LONDON - The gnarled and bent figure of the Reverend Ian Paisley crept down the steps of Number 10 Downing St after meeting the British Prime Minister, Tony Blair.
The leader of the Democratic Unionist Party (DUP) gathered himself as he faced the press to repeat his achievement of the past 40 years and once again halt Northern Ireland peace talks.
Unless, at meetings in Belfast today, Blair and Irish Prime Minister Bertie Ahern manage to seriously bang Catholic and Protestant politicians' heads together, direct rule from London will continue into the New Year.
Paisley, 78, almost fooled the pundits, who were talking of his desire to enjoy office before age removed him from the scene.
He appeared prepared to accept a power-sharing deal in which the DUP would work with Sinn Fein and its leader, Gerry Adams.
This extraordinary duo seemed ready, in recent weeks of talks, to accept a return of devolved power that would have them providing the First and Deputy First Ministers under the arrangements of the 1998 Good Friday Agreement, which apportions executive seats according to a weighted numerical formula.
Paisley, who always refers to "Sinn Fein-IRA", making the links that exist between political and paramilitary Republicans apparent, was only pretending to be the pussycat.
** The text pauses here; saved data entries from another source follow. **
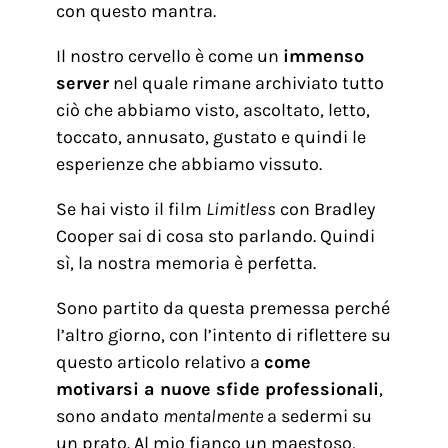
con questo mantra.
Il nostro cervello è come un
immenso
server
nel quale rimane archiviato tutto
ciò che abbiamo visto, ascoltato, letto,
toccato, annusato, gustato e quindi le
esperienze che abbiamo vissuto.
Se hai visto il film
Limitless
con Bradley
Cooper sai di cosa sto parlando. Quindi
sì, la nostra memoria è perfetta.
Sono partito da questa premessa perché
l’altro giorno, con l’intento di riflettere su
questo articolo relativo a
come
motivarsi a nuove sfide professionali
,
sono andato
mentalmente
a sedermi su
un prato. Al mio fianco un maestoso,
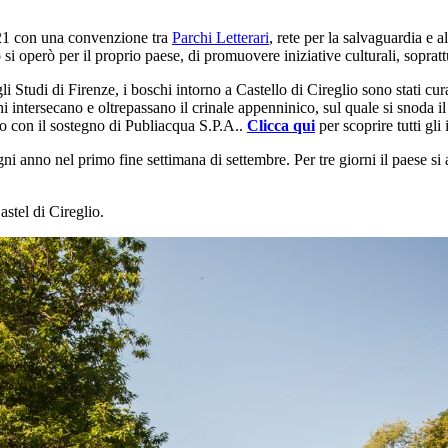
021 con una convenzione tra
Parchi Letterari
, rete per la salvaguardia e a
o si operò per il proprio paese, di promuovere iniziative culturali, soprat
Studi di Firenze, i boschi intorno a Castello di Cireglio sono stati curati
ghi intersecano e oltrepassano il crinale appenninico, sul quale si snoda 
to con il sostegno di Publiacqua S.P.A..
Clicca qui
per scoprire tutti gli 
ogni anno nel primo fine settimana di settembre. Per tre giorni il paese si 
stel di Cireglio.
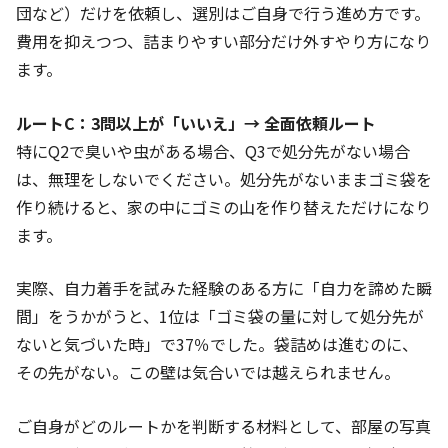
団など）だけを依頼し、選別はご自身で行う進め方です。
費用を抑えつつ、詰まりやすい部分だけ外すやり方になり
ます。
ルートC：3問以上が「いいえ」→ 全面依頼ルート
特にQ2で臭いや虫がある場合、Q3で処分先がない場合
は、無理をしないでください。処分先がないままゴミ袋を
作り続けると、家の中にゴミの山を作り替えただけになり
ます。
実際、自力着手を試みた経験のある方に「自力を諦めた瞬
間」をうかがうと、1位は「ゴミ袋の量に対して処分先が
ないと気づいた時」で37％
でした。袋詰めは進むのに、
その先がない。この壁は気合いでは越えられません。
ご自身がどのルートかを判断する材料として、部屋の写真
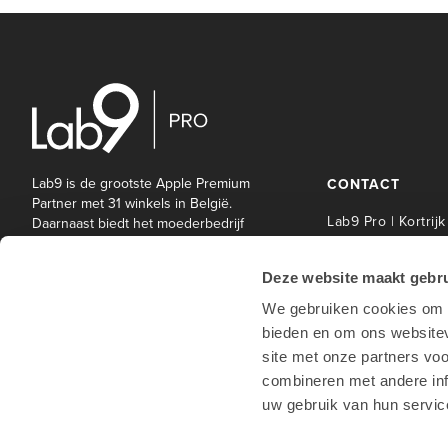
Lab9 is de grootste Apple Premium
CONTACT
Partner met 31 winkels in België.
Lab9 Pro | Kortrijk
Daarnaast biedt het moederbedrijf
Lab9 Pro een brede waaier aan IT-
Lab9 Pro Service 
en andere diensten aan bedrijven
| Kortrijk
Deze website maakt gebru
en onderwijsinstellingen.
Lab9 Pro | Hasselt
We gebruiken cookies om c
Lab9 Pro | Antwe
bieden en om ons websitev
Lab9 Pro | Waterl
site met onze partners vo
Lab9 winkels
combineren met andere inf
uw gebruik van hun servic
Hotline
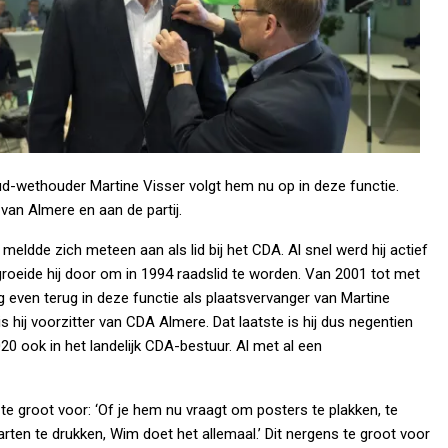
d-wethouder Martine Visser volgt hem nu op in deze functie.
an Almere en aan de partij.
eldde zich meteen aan als lid bij het CDA. Al snel werd hij actief
o groeide hij door om in 1994 raadslid te worden. Van 2001 tot met
 even terug in deze functie als plaatsvervanger van Martine
hij voorzitter van CDA Almere. Dat laatste is hij dus negentien
20 ook in het landelijk CDA-bestuur. Al met al een
e groot voor: ‘Of je hem nu vraagt om posters te plakken, te
arten te drukken, Wim doet het allemaal.’ Dit nergens te groot voor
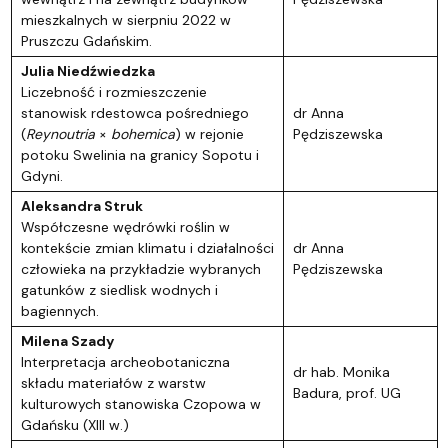
mieszkalnych w sierpniu 2022 w
Pruszczu Gdańskim.
Julia Niedźwiedzka
Liczebność i rozmieszczenie
stanowisk rdestowca pośredniego
dr Anna
(
Reynoutria
×
bohemica
) w rejonie
Pędziszewska
potoku Swelinia na granicy Sopotu i
Gdyni.
Aleksandra Struk
Współczesne wędrówki roślin w
kontekście zmian klimatu i działalności
dr Anna
człowieka na przykładzie wybranych
Pędziszewska
gatunków z siedlisk wodnych i
bagiennych.
Milena Szady
Interpretacja archeobotaniczna
dr hab. Monika
składu materiałów z warstw
Badura, prof. UG
kulturowych stanowiska Czopowa w
Gdańsku (XIII w.)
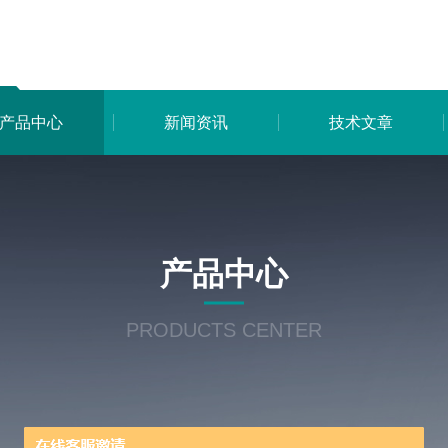
产品中心
新闻资讯
技术文章
产品中心
PRODUCTS CENTER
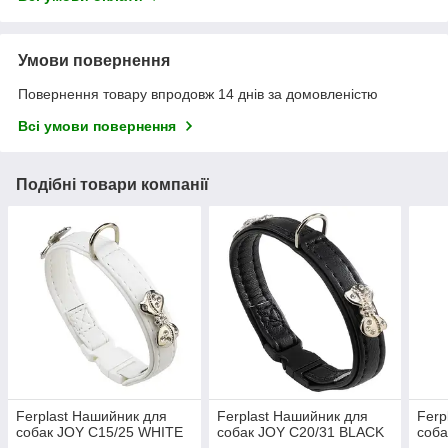
Умови повернення
Повернення товару впродовж 14 днів за домовленістю
Всі умови повернення
Подібні товари компанії
Ferplast Нашийник для
Ferplast Нашийник для
Ferp
собак JOY C15/25 WHITE
собак JOY C20/31 BLACK
соба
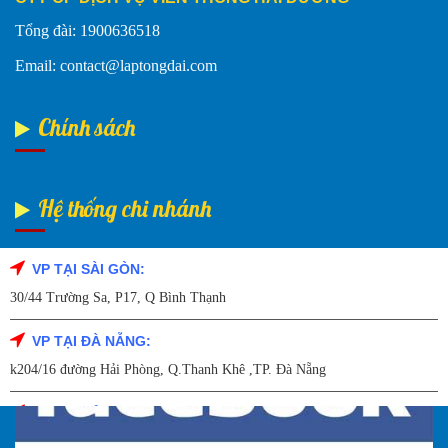
Tổng đài: 1900636518
Email: contact@laptongdai.com
Chính sách
Hệ thống chi nhánh
VP TẠI SÀI GÒN:
Fanpage Facebook
30/44 Trường Sa, P17, Q Bình Thạnh
VP TẠI ĐÀ NẴNG:
k204/16 đường Hải Phòng, Q.Thanh Khê ,TP. Đà Nẵng
VP TẠI HẢI DƯƠNG:
Số 9/14 – P.Tứ Thông – TP Hải Dương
The deal, he said, would go ahead if the IRA agreed to a new demonstration of their willingness to put their weapons beyond use, a gesture to be witnessed - as previous ones have - by the Canadian retired General John de Chastelain.
Then the cunning old warrior said he wanted just one other thing. Photographic evidence. Ten years of ceasefire were not enough.
He rubbed salt into the wound. The IRA had sinned, he said, and it should be humiliated.
That was Tuesday. Yesterday Adams, constrained by voters as extreme as the DUP's, said the IRA would not and should not be humiliated. Later his tone changed - and he was warning that any deal would be difficult.